Objective:  Single-dose cardioplegia for myocardial protection is non-interupting option for a cardiac procedure. Histidine-Tryptophan-Ketoglutarate (HTK) solution has been used for cardioplegia in many cardiac centers; but the incidence of associated intraoperative ventricular fibrillation has been frequently observed. The current study determined the outcomes of HTK cardioplegia for simple cardiac operations compared to conventional blood cardioplegia.

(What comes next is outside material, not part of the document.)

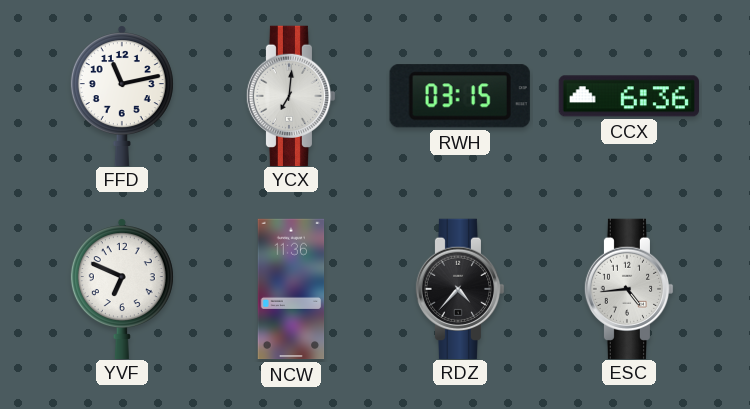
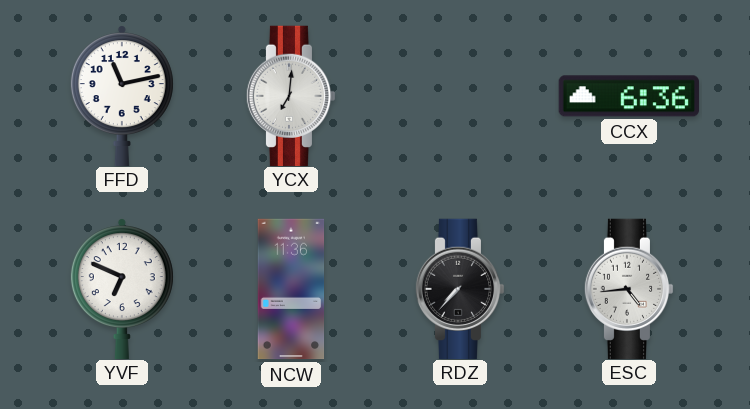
RWH: 03:15 -> none
RDZ: 4:37 -> 7:37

Materials and Methods: A retrospective study was conducted among patients who underwent heart valve operations between January 2014 and December 2014. Sixty-four patients were included into the study. The medical records were source for detailed demographics, preoperative status, operative technique, and post-operative hospital course.

Results: Sixty-four patients were included in the study; 31 patients received HTK solution. Ventricular fibrillation after aortic cross-clamp removal occurred in 26 patients (40%), 14 in the HTK group (45%). There was no perioperative myocardial infarction. Ventricular fibrillation after aortic cross clamp removal occurred more frequently in patients receiving HTK solution, albeit the difference was not statistically different.

Conclusions: The use of HTK solution has no significant different outcomes compare to conventional cold blood cardioplegia in heart valve operation. Ventricular fibrillation occurred after aortic cross clamp removal tends to be temporary and there was no evidence of postoperative myocardial infarction.